The Study and Application of Membrane Binding Supramolecular Self-associating Amphiphiles

With the looming threat of antimicrobial resistance (AMR) and the distinct absence of new antimicrobial agents on the market, the development of novel therapeutic treatments against AMR bacteria is vital. The work detailed herein demonstrates the potential for supramolecular self-associating amphiphiles (SSAs) to act as the first anionic antimicrobial potentiator of novobiocin (52) and rifampicin (53) against ESKAPE pathogen Pseudomonas aeruginosa. The most effective combination offered a dramatic 8-fold decrease of the MIC of novobiocin (52), from 3.2 mM to 0.4 mM in the presence of a non-inhibitory SSA concentration. Extensive physicochemical characterisation of SSA/antimicrobial interactions offer explanations for the observed synergistic behaviour.

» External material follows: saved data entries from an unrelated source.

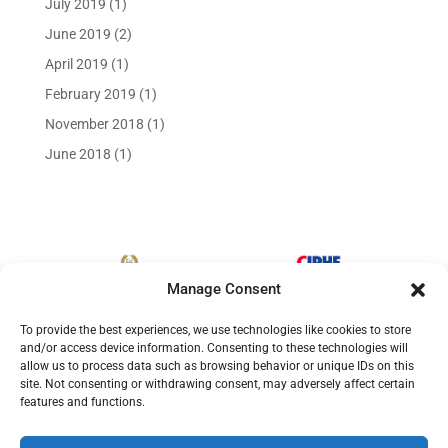
July 2019
(1)
June 2019
(2)
April 2019
(1)
February 2019
(1)
November 2018
(1)
June 2018
(1)
Manage Consent
To provide the best experiences, we use technologies like cookies to store
and/or access device information. Consenting to these technologies will
allow us to process data such as browsing behavior or unique IDs on this
site. Not consenting or withdrawing consent, may adversely affect certain
features and functions.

This thesis validates the hypothesis that SSAs are bacterial membrane disruptors through the employment of fluorescence spectroscopy. The urea benzothiazole SSAs were found to exhibit the highest level of broad range vesicle lysis, however a lack of correlation was observed between vesicle lysis and selective SSA: phospholipid interaction. The ability for SSAs to induce membrane fluidity was explored, revealing the carboxylate moiety over a sulfonate can selectively increase the membrane fluidity of bacterial model membranes over eukaryotic. Finally, a patch clamp method was optimised, providing insight into the potential transport mechanism of SSAs in the presence of an anionophore.